ReutersLONDON (Reuters) — Wimbledon has a new hero and, of all people, it is Nick Kyrgios, after the incredible sulk transformed himself into the Clown Prince during an entertaining five-set win over fellow Australian Jordan Thompson on Tuesday.
Tennis fans queued early to see Kyrgios, many hoping for fireworks from a player who has the longest rap sheet in the game. But by the time he triumphed 7-6 (7-4), 3-6, 7-6 (12-10), 0-6, 6-1 in an extraordinary contest, they were putty in his hands.
Only once did he lose his cool and belt a ball into the sky while chuntering about a bad call. The rest of the time he was more reminiscent of French maestro Henri Leconte playing an exhibition — both in terms of crowd interaction and shot choice.
“I’m never going to change,” Kyrgios said. “I used to be like this when I played under 12s, 14s. I just go out there, have fun, play the game how I want it to be played.

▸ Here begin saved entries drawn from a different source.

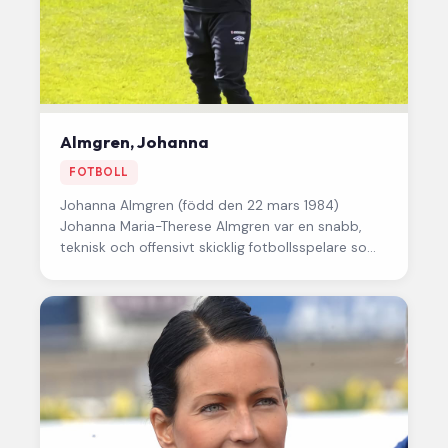
Almgren, Johanna
FOTBOLL
Johanna Almgren
(född den 22 mars 1984)
Johanna Maria-Therese Almgren var en snabb,
teknisk och offensivt skicklig fotbollsspelare som
under många år tillhörde svensk damfotbolls…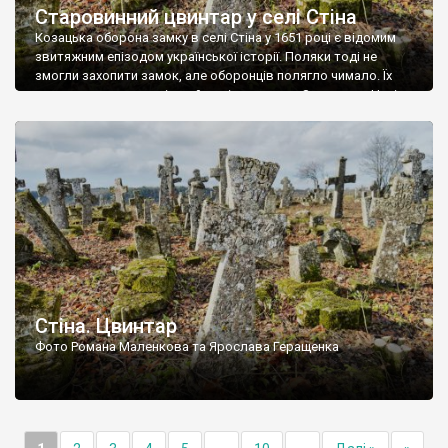
Старовинний цвинтар у селі Стіна
Козацька оборона замку в селі Стіна у 1651 році є відомим
звитяжним епізодом української історії. Поляки тоді не
змогли захопити замок, але оборонців полягло чимало. Їх
поховали на цвинтарі, який тоді називався Замковим. Нині на
місці замку церква із кам’яною огорожею, а цвинтар є. На
ньому чимало хрестів 19 століття, є такі, де епітафії стер […]
Стіна. Цвинтар
Фото Романа Маленкова та Ярослава Геращенка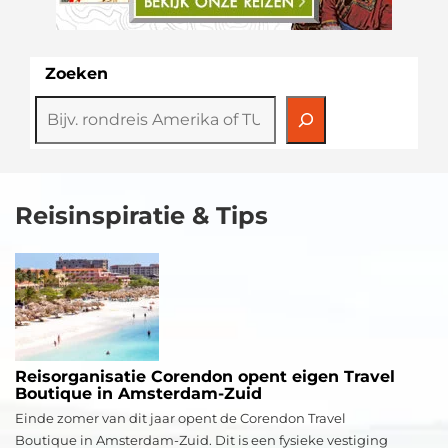
Zoeken
Reisinspiratie & Tips
Reisorganisatie Corendon opent eigen Travel
Boutique in Amsterdam-Zuid
Einde zomer van dit jaar opent de Corendon Travel
Boutique in Amsterdam-Zuid. Dit is een fysieke vestiging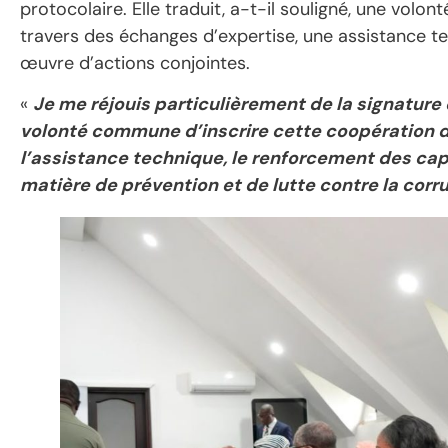
protocolaire. Elle traduit, a-t-il souligné, une vol
travers des échanges d’expertise, une assistance t
œuvre d’actions conjointes.
«
Je me réjouis particulièrement de la signatur
volonté commune d’inscrire cette coopération da
l’assistance technique, le renforcement des cap
matière de prévention et de lutte contre la corr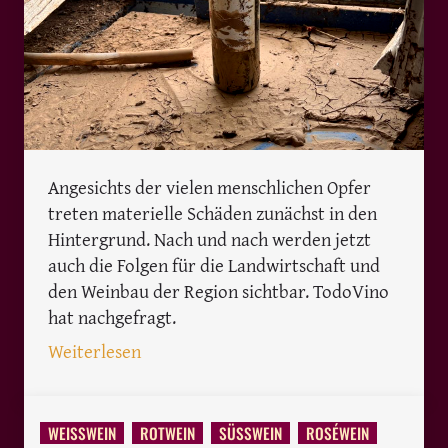
Angesichts der vielen menschlichen Opfer
treten materielle Schäden zunächst in den
Hintergrund. Nach und nach werden jetzt
auch die Folgen für die Landwirtschaft und
den Weinbau der Region sichtbar. TodoVino
hat nachgefragt.
: Flutkatastrophe in Valencia: welche 
Weiterlesen
WEISSWEIN
ROTWEIN
SÜSSWEIN
ROSÉWEIN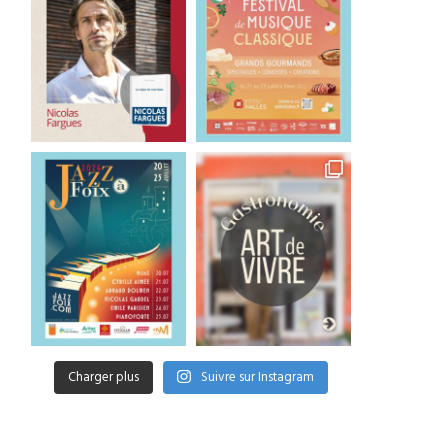
Charger plus
Suivre sur Instagram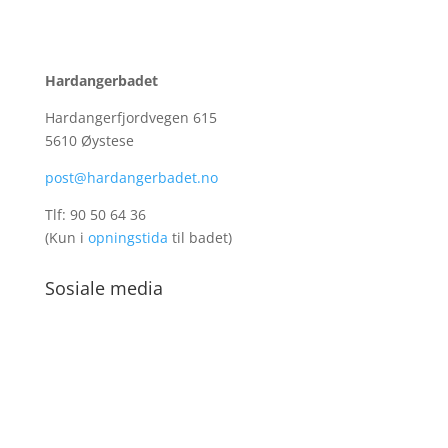
Hardangerbadet
Hardangerfjordvegen 615
5610 Øystese
post@hardangerbadet.no
Tlf:
90 50 64 36
(Kun i
opningstida
til badet)
Sosiale media
facebook
instagram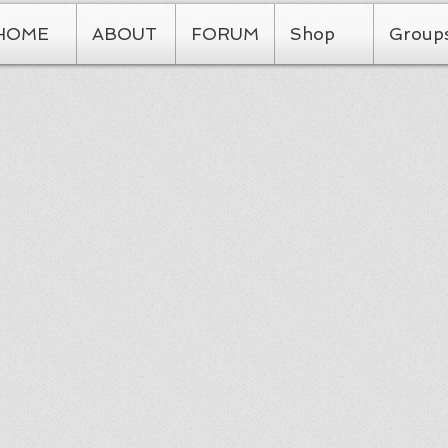
HOME
ABOUT
FORUM
Shop
Group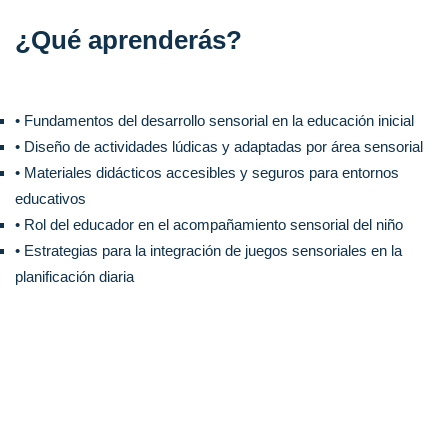
¿Qué aprenderás?
• Fundamentos del desarrollo sensorial en la educación inicial
• Diseño de actividades lúdicas y adaptadas por área sensorial
• Materiales didácticos accesibles y seguros para entornos
educativos
• Rol del educador en el acompañamiento sensorial del niño
• Estrategias para la integración de juegos sensoriales en la
planificación diaria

“At the end of the day, I know people are going to watch. They can say the way I play isn’t right or ‘he’s classless for the sport’, all that sort of stuff. They’re probably still going to be there watching.”
He must have played 30 drop shots, despite almost every one of them failing to yield a point. He threw in a bewildering array of slices and dices amid more conventional ground strokes and serves of immense power. He somehow lost the fourth set to love in 18 minutes — less time than he took to win a marathon 12-10 tie break in the third.
He served a 194 kph ace on second serve on game point at 5-4 down in the first set. There was the mandatory under-arm serve, a half-court lap of honor after winning a key point in a tie break, repeated collapses to the floor in mock — or perhaps real — exhaustion.
His reward is a mouth-watering second-round clash with Rafa Nadal, the third-seeded Spaniard he has described as “super salty.”